### WHAT YOU NEED TO DO
Every line in the entries that holds "potatoes" should be identified and copied.

(Dataset items)
*-*-*
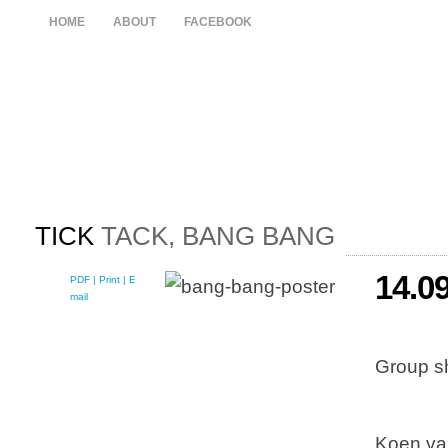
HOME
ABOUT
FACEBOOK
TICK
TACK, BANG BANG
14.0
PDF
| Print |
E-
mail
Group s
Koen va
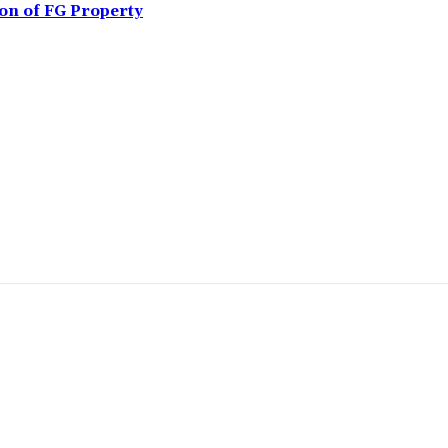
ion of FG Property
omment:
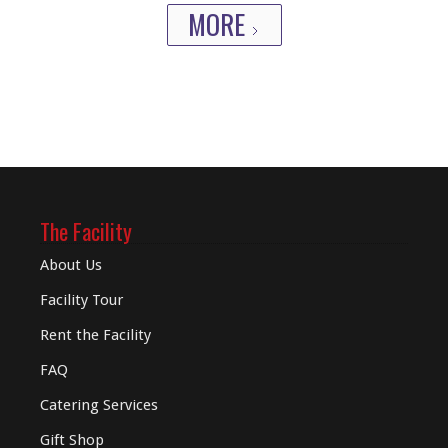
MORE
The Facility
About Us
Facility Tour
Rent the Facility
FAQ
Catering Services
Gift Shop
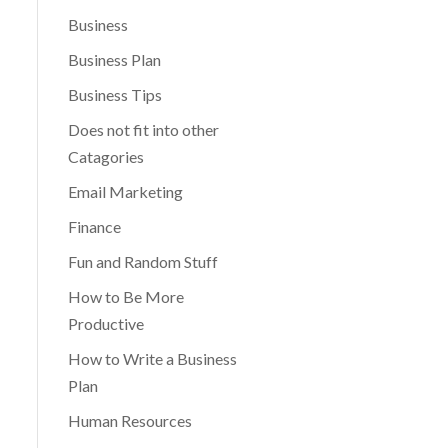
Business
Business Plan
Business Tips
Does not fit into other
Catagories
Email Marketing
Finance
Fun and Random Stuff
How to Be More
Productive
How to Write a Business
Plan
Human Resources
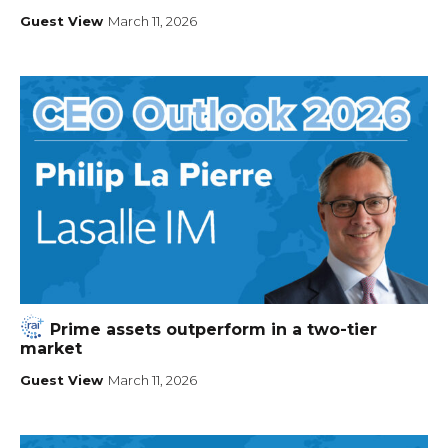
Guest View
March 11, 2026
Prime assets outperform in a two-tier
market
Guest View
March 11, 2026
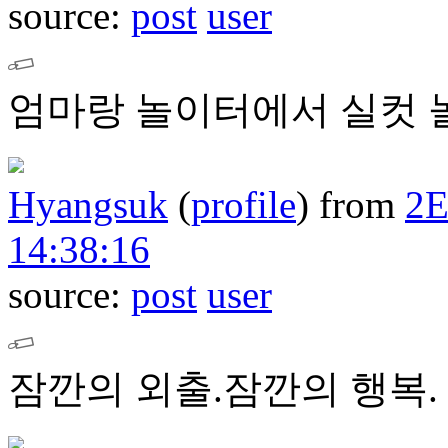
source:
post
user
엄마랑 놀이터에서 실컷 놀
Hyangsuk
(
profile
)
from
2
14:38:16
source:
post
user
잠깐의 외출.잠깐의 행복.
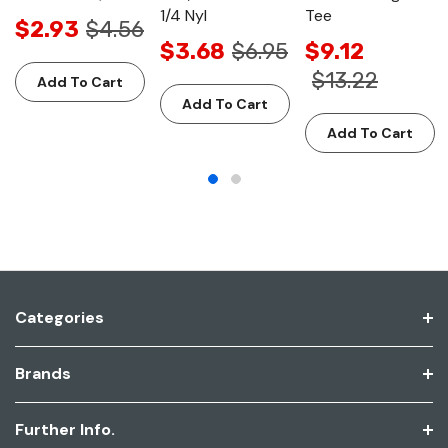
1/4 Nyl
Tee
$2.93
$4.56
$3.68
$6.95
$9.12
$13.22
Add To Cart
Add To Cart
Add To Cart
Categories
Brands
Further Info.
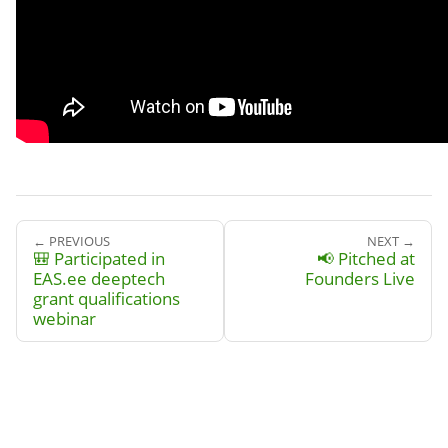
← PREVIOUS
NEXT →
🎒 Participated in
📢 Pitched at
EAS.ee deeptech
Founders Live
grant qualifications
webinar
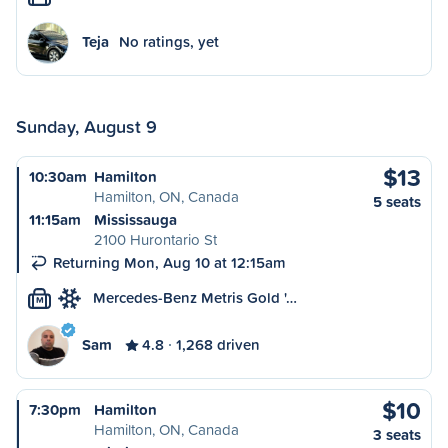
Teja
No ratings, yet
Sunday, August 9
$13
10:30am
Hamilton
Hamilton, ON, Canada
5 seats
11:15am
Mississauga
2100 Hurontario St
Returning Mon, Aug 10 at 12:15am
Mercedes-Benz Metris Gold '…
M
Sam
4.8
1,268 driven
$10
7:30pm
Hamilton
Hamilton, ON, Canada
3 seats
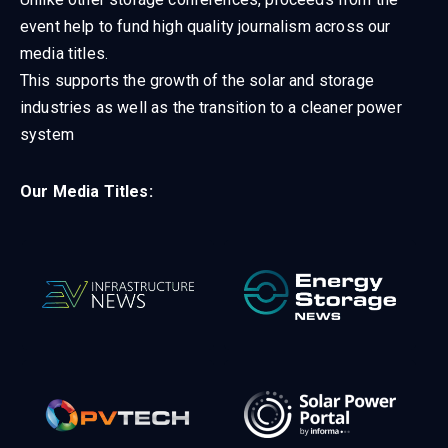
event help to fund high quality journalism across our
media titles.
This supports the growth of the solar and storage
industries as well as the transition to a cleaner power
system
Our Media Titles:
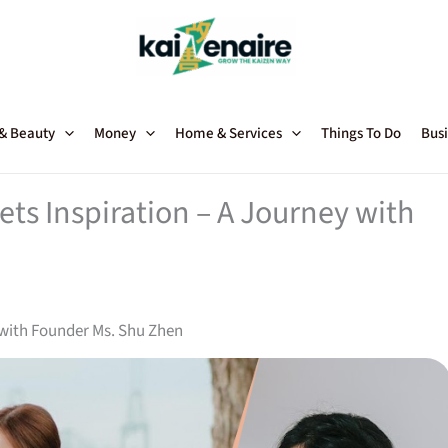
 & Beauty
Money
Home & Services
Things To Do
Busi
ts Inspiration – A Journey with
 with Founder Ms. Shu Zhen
*-*-*
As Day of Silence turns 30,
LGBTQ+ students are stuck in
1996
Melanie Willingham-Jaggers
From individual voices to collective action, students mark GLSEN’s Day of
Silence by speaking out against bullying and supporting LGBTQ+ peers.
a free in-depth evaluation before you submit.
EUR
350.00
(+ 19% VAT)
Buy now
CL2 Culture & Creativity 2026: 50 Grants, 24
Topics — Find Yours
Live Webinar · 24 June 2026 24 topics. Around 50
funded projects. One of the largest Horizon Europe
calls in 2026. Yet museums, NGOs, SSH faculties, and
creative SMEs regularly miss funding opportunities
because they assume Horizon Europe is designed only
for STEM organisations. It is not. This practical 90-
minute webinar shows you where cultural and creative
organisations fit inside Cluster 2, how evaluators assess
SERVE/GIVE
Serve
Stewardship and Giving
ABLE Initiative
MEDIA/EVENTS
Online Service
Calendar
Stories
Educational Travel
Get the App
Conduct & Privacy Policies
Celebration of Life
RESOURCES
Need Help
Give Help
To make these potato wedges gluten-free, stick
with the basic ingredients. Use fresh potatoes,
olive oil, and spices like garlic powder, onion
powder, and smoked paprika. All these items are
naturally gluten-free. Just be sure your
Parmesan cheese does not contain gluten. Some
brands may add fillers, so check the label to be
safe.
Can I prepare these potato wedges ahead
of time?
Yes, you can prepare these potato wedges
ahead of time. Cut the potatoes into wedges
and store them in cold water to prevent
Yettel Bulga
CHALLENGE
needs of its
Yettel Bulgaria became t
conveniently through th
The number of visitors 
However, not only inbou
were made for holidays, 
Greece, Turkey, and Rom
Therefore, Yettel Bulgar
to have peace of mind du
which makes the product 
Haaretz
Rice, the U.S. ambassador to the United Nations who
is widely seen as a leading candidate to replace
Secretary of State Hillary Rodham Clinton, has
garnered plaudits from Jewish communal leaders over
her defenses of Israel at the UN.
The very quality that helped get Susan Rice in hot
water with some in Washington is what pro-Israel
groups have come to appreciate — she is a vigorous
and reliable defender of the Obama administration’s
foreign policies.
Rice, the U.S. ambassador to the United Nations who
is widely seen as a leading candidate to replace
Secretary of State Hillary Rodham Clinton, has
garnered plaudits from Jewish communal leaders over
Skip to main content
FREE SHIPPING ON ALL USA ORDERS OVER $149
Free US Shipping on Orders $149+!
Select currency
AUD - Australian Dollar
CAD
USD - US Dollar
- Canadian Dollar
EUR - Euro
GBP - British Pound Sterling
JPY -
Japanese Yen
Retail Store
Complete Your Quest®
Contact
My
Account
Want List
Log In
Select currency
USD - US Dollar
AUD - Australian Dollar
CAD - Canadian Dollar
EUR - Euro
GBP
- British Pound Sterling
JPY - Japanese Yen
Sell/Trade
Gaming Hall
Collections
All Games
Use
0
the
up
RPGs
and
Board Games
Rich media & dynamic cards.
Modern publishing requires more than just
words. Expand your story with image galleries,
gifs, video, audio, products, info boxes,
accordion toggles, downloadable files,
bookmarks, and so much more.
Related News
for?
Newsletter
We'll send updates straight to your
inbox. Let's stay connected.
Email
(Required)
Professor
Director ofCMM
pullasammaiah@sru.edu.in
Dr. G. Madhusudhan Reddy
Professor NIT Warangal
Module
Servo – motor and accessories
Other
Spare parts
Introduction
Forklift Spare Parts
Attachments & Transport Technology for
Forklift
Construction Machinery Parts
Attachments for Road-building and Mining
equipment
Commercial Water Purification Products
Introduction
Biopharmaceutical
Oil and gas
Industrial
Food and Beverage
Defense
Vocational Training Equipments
*-*-*
### EXPECTED ANSWER
with the basic ingredients. Use fresh potatoes,
ahead of time. Cut the potatoes into wedges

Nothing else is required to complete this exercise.